[Your instructions]
The entries below contain a line with "carreiras.leroymerlin.com.br/" and a line with "Acesso para Connect de candidatos". Quote exactly those two lines and all lines between them.

--- Task data ---

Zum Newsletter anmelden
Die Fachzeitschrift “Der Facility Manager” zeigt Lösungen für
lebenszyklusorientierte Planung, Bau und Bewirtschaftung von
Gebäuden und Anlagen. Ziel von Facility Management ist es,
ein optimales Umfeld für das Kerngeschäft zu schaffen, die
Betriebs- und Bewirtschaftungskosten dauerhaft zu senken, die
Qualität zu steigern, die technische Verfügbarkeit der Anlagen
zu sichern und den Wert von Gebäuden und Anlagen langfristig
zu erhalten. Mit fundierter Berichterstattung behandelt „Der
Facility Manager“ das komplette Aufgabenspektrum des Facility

---
--- Task data ---

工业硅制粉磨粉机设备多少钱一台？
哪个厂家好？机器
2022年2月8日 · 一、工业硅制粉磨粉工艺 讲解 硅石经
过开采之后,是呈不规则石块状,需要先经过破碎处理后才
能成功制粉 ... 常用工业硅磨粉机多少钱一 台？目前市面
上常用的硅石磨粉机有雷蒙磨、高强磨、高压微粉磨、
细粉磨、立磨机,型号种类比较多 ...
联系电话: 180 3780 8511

---
--- Task data ---

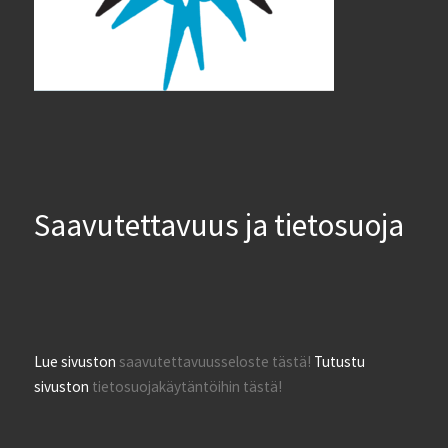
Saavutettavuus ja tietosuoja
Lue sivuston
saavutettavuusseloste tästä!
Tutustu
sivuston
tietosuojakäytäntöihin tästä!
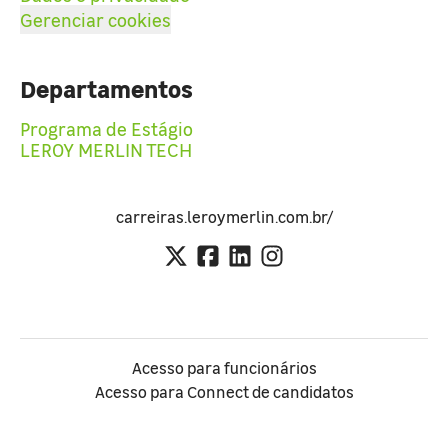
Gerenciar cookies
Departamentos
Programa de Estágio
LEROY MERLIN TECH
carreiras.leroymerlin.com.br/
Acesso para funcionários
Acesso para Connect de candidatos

---

[Output for this task]
carreiras.leroymerlin.com.br/
Acesso para funcionários
Acesso para Connect de candidatos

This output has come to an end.